● **DESCRIPTION OF THE TASK**:
Whatever pictures appear, omit them, and repeat the data below exactly.

##### RECORD EXCERPTS

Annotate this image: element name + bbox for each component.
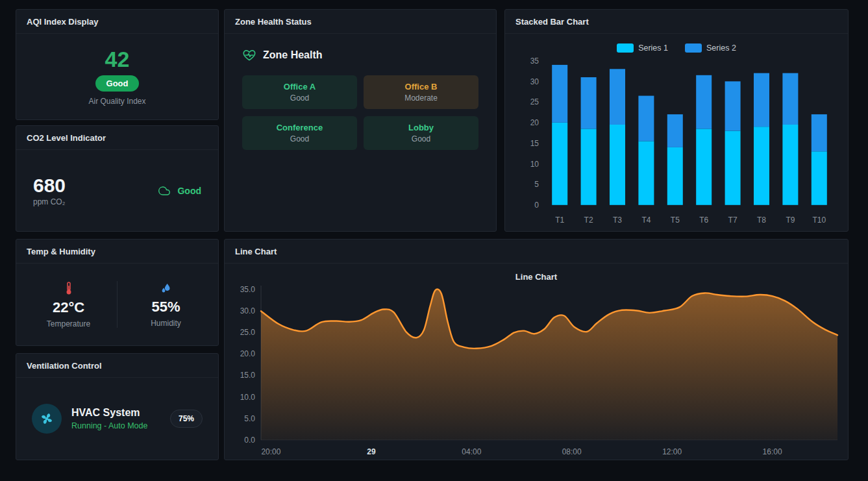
legend-item-series-2[interactable]: Series 2 [685, 43, 736, 53]
svg-text:T2: T2 [584, 216, 593, 225]
svg-text:29: 29 [367, 447, 376, 456]
zone-tile-lobby: LobbyGood [364, 116, 478, 150]
svg-text:20:00: 20:00 [261, 447, 280, 456]
panel-stacked-bar-chart: Stacked Bar Chart Series 1Series 2 05101… [504, 9, 849, 232]
svg-text:T9: T9 [786, 216, 795, 225]
zone-name: Conference [277, 123, 323, 132]
aqi-status-badge: Good [95, 75, 140, 92]
zone-name: Office B [405, 82, 438, 92]
svg-text:15.0: 15.0 [240, 371, 256, 380]
stacked-bar-chart-svg: 05101520253035T1T2T3T4T5T6T7T8T9T10 [505, 54, 848, 231]
legend-swatch [617, 43, 634, 53]
line-panel-title: Line Chart [225, 240, 848, 264]
co2-value: 680 [33, 175, 66, 197]
zone-status: Good [290, 134, 309, 143]
temperature-value: 22°C [53, 301, 84, 315]
droplet-icon [160, 281, 173, 295]
cloud-icon [157, 185, 171, 197]
svg-text:5.0: 5.0 [244, 414, 255, 423]
svg-text:08:00: 08:00 [562, 447, 582, 456]
zone-panel-body: Zone Health Office AGoodOffice BModerate… [225, 34, 496, 231]
line-chart: 0.05.010.015.020.025.030.035.020:002904:… [225, 282, 848, 460]
heart-pulse-icon [242, 48, 256, 62]
panel-zone-health: Zone Health Status Zone Health Office AG… [224, 9, 497, 232]
temperature-metric: 22°C Temperature [20, 280, 117, 328]
svg-text:T7: T7 [728, 216, 738, 225]
svg-text:30.0: 30.0 [240, 306, 256, 315]
zone-tile-conference: ConferenceGood [242, 116, 357, 150]
vent-panel-body: HVAC System Running - Auto Mode 75% [16, 378, 218, 460]
panel-ventilation-control: Ventilation Control HVAC System Running … [16, 353, 219, 460]
svg-text:T1: T1 [555, 216, 564, 225]
temp-panel-body: 22°C Temperature 55% Humidity [16, 264, 218, 345]
fan-level-badge: 75% [170, 410, 203, 428]
legend-label: Series 1 [638, 43, 668, 53]
svg-text:0: 0 [534, 201, 539, 210]
svg-text:T5: T5 [671, 216, 680, 225]
bar-panel-body: Series 1Series 2 05101520253035T1T2T3T4T… [505, 34, 848, 231]
dashboard: AQI Index Display 42 Good Air Quality In… [0, 0, 868, 481]
co2-status: Good [157, 185, 201, 197]
humidity-metric: 55% Humidity [118, 281, 214, 328]
panel-temp-humidity: Temp & Humidity 22°C Temperature [16, 239, 219, 346]
vent-system-name: HVAC System [71, 407, 147, 419]
vent-system-status: Running - Auto Mode [71, 421, 147, 430]
svg-text:15: 15 [530, 138, 539, 147]
svg-text:5: 5 [534, 180, 539, 189]
bar-panel-title: Stacked Bar Chart [505, 10, 848, 34]
svg-text:16:00: 16:00 [763, 447, 782, 456]
svg-text:20.0: 20.0 [240, 349, 256, 358]
legend-item-series-1[interactable]: Series 1 [617, 43, 668, 53]
zone-status: Good [412, 134, 430, 143]
svg-text:25: 25 [530, 97, 539, 106]
vent-info: HVAC System Running - Auto Mode [71, 407, 147, 430]
aqi-value: 42 [105, 48, 130, 70]
zone-status: Moderate [404, 93, 438, 103]
zone-status: Good [290, 93, 309, 103]
temperature-label: Temperature [47, 319, 90, 328]
vent-panel-title: Ventilation Control [16, 354, 218, 378]
panel-co2-level: CO2 Level Indicator 680 ppm CO₂ Good [16, 125, 219, 232]
aqi-caption: Air Quality Index [88, 97, 145, 106]
svg-text:04:00: 04:00 [462, 447, 481, 456]
svg-text:T6: T6 [699, 216, 708, 225]
stacked-bar-chart: 05101520253035T1T2T3T4T5T6T7T8T9T10 [505, 54, 848, 231]
co2-panel-title: CO2 Level Indicator [16, 126, 218, 150]
zone-tile-office-a: Office AGood [242, 75, 357, 109]
legend-label: Series 2 [706, 43, 736, 53]
svg-text:35.0: 35.0 [240, 285, 256, 294]
svg-text:20: 20 [530, 118, 539, 127]
fan-icon [32, 404, 62, 434]
zone-panel-title: Zone Health Status [225, 10, 496, 34]
zone-name: Office A [284, 82, 316, 92]
legend-swatch [685, 43, 702, 53]
co2-unit: ppm CO₂ [33, 197, 66, 206]
svg-text:30: 30 [530, 77, 539, 86]
svg-text:T10: T10 [812, 216, 826, 225]
svg-text:12:00: 12:00 [662, 447, 682, 456]
svg-text:25.0: 25.0 [240, 328, 256, 337]
humidity-label: Humidity [151, 319, 181, 328]
co2-status-label: Good [177, 186, 201, 196]
bar-chart-legend: Series 1Series 2 [505, 34, 848, 54]
panel-aqi-index: AQI Index Display 42 Good Air Quality In… [16, 9, 219, 120]
zone-tile-office-b: Office BModerate [364, 75, 478, 109]
line-chart-title: Line Chart [225, 264, 848, 282]
zone-grid: Office AGoodOffice BModerateConferenceGo… [242, 75, 478, 150]
zone-name: Lobby [408, 123, 434, 132]
svg-text:10: 10 [530, 159, 539, 168]
aqi-panel-body: 42 Good Air Quality Index [16, 34, 218, 119]
line-panel-body: Line Chart 0.05.010.015.020.025.030.035.… [225, 264, 848, 460]
zone-heading-label: Zone Health [263, 49, 323, 61]
svg-text:T8: T8 [757, 216, 766, 225]
co2-panel-body: 680 ppm CO₂ Good [16, 150, 218, 231]
temp-panel-title: Temp & Humidity [16, 240, 218, 264]
aqi-panel-title: AQI Index Display [16, 10, 218, 34]
svg-text:T3: T3 [613, 216, 622, 225]
line-chart-svg: 0.05.010.015.020.025.030.035.020:002904:… [225, 282, 848, 460]
svg-text:35: 35 [530, 56, 539, 66]
panel-line-chart: Line Chart Line Chart 0.05.010.015.020.0… [224, 239, 849, 460]
humidity-value: 55% [151, 300, 180, 314]
svg-text:0.0: 0.0 [244, 436, 255, 445]
thermometer-icon [63, 280, 75, 296]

##########

● **ANSWER FOR THE TASK**:
Annotate this image: element name + bbox for each component.
legend-item-series-2[interactable]: Series 2 [685, 43, 736, 53]
svg-text:T2: T2 [584, 216, 593, 225]
svg-text:29: 29 [367, 447, 376, 456]
zone-tile-lobby: LobbyGood [364, 116, 478, 150]
svg-text:20:00: 20:00 [261, 447, 280, 456]
panel-stacked-bar-chart: Stacked Bar Chart Series 1Series 2 05101… [504, 9, 849, 232]
svg-text:T9: T9 [786, 216, 795, 225]
zone-name: Conference [277, 123, 323, 132]
aqi-status-badge: Good [95, 75, 140, 92]
zone-name: Office B [405, 82, 438, 92]
svg-text:15.0: 15.0 [240, 371, 256, 380]
stacked-bar-chart-svg: 05101520253035T1T2T3T4T5T6T7T8T9T10 [505, 54, 848, 231]
legend-swatch [617, 43, 634, 53]
line-panel-title: Line Chart [225, 240, 848, 264]
co2-value: 680 [33, 175, 66, 197]
zone-status: Good [290, 134, 309, 143]
temperature-value: 22°C [53, 301, 84, 315]
droplet-icon [160, 281, 173, 295]
cloud-icon [157, 185, 171, 197]
svg-text:5.0: 5.0 [244, 414, 255, 423]
svg-text:08:00: 08:00 [562, 447, 582, 456]
zone-panel-body: Zone Health Office AGoodOffice BModerate… [225, 34, 496, 231]
line-chart: 0.05.010.015.020.025.030.035.020:002904:… [225, 282, 848, 460]
heart-pulse-icon [242, 48, 256, 62]
panel-zone-health: Zone Health Status Zone Health Office AG… [224, 9, 497, 232]
temperature-metric: 22°C Temperature [20, 280, 117, 328]
svg-text:T7: T7 [728, 216, 738, 225]
svg-text:30.0: 30.0 [240, 306, 256, 315]
zone-tile-conference: ConferenceGood [242, 116, 357, 150]
vent-panel-body: HVAC System Running - Auto Mode 75% [16, 378, 218, 460]
panel-ventilation-control: Ventilation Control HVAC System Running … [16, 353, 219, 460]
svg-text:T1: T1 [555, 216, 564, 225]
temp-panel-body: 22°C Temperature 55% Humidity [16, 264, 218, 345]
fan-level-badge: 75% [170, 410, 203, 428]
legend-label: Series 1 [638, 43, 668, 53]
svg-text:0: 0 [534, 201, 539, 210]
svg-text:T5: T5 [671, 216, 680, 225]
bar-panel-body: Series 1Series 2 05101520253035T1T2T3T4T… [505, 34, 848, 231]
dashboard: AQI Index Display 42 Good Air Quality In… [0, 0, 868, 481]
co2-status: Good [157, 185, 201, 197]
humidity-metric: 55% Humidity [118, 281, 214, 328]
panel-temp-humidity: Temp & Humidity 22°C Temperature [16, 239, 219, 346]
vent-system-name: HVAC System [71, 407, 147, 419]
vent-system-status: Running - Auto Mode [71, 421, 147, 430]
svg-text:15: 15 [530, 138, 539, 147]
svg-text:5: 5 [534, 180, 539, 189]
bar-panel-title: Stacked Bar Chart [505, 10, 848, 34]
svg-text:16:00: 16:00 [763, 447, 782, 456]
svg-text:20.0: 20.0 [240, 349, 256, 358]
legend-item-series-1[interactable]: Series 1 [617, 43, 668, 53]
zone-status: Good [412, 134, 430, 143]
svg-text:25: 25 [530, 97, 539, 106]
vent-info: HVAC System Running - Auto Mode [71, 407, 147, 430]
aqi-value: 42 [105, 48, 130, 70]
zone-status: Moderate [404, 93, 438, 103]
zone-status: Good [290, 93, 309, 103]
temperature-label: Temperature [47, 319, 90, 328]
vent-panel-title: Ventilation Control [16, 354, 218, 378]
panel-co2-level: CO2 Level Indicator 680 ppm CO₂ Good [16, 125, 219, 232]
aqi-caption: Air Quality Index [88, 97, 145, 106]
svg-text:04:00: 04:00 [462, 447, 481, 456]
svg-text:T6: T6 [699, 216, 708, 225]
stacked-bar-chart: 05101520253035T1T2T3T4T5T6T7T8T9T10 [505, 54, 848, 231]
co2-panel-title: CO2 Level Indicator [16, 126, 218, 150]
zone-tile-office-a: Office AGood [242, 75, 357, 109]
legend-label: Series 2 [706, 43, 736, 53]
svg-text:35.0: 35.0 [240, 285, 256, 294]
svg-text:20: 20 [530, 118, 539, 127]
fan-icon [32, 404, 62, 434]
zone-panel-title: Zone Health Status [225, 10, 496, 34]
zone-name: Office A [284, 82, 316, 92]
legend-swatch [685, 43, 702, 53]
co2-unit: ppm CO₂ [33, 197, 66, 206]
svg-text:30: 30 [530, 77, 539, 86]
svg-text:T10: T10 [812, 216, 826, 225]
svg-text:12:00: 12:00 [662, 447, 682, 456]
svg-text:25.0: 25.0 [240, 328, 256, 337]
humidity-label: Humidity [151, 319, 181, 328]
co2-status-label: Good [177, 186, 201, 196]
bar-chart-legend: Series 1Series 2 [505, 34, 848, 54]
panel-aqi-index: AQI Index Display 42 Good Air Quality In… [16, 9, 219, 120]
zone-tile-office-b: Office BModerate [364, 75, 478, 109]
line-chart-title: Line Chart [225, 264, 848, 282]
zone-grid: Office AGoodOffice BModerateConferenceGo… [242, 75, 478, 150]
zone-name: Lobby [408, 123, 434, 132]
svg-text:10: 10 [530, 159, 539, 168]
aqi-panel-body: 42 Good Air Quality Index [16, 34, 218, 119]
line-panel-body: Line Chart 0.05.010.015.020.025.030.035.… [225, 264, 848, 460]
zone-heading-label: Zone Health [263, 49, 323, 61]
svg-text:T8: T8 [757, 216, 766, 225]
co2-panel-body: 680 ppm CO₂ Good [16, 150, 218, 231]
temp-panel-title: Temp & Humidity [16, 240, 218, 264]
aqi-panel-title: AQI Index Display [16, 10, 218, 34]
svg-text:T3: T3 [613, 216, 622, 225]
line-chart-svg: 0.05.010.015.020.025.030.035.020:002904:… [225, 282, 848, 460]
svg-text:35: 35 [530, 56, 539, 66]
panel-line-chart: Line Chart Line Chart 0.05.010.015.020.0… [224, 239, 849, 460]
humidity-value: 55% [151, 300, 180, 314]
svg-text:0.0: 0.0 [244, 436, 255, 445]
thermometer-icon [63, 280, 75, 296]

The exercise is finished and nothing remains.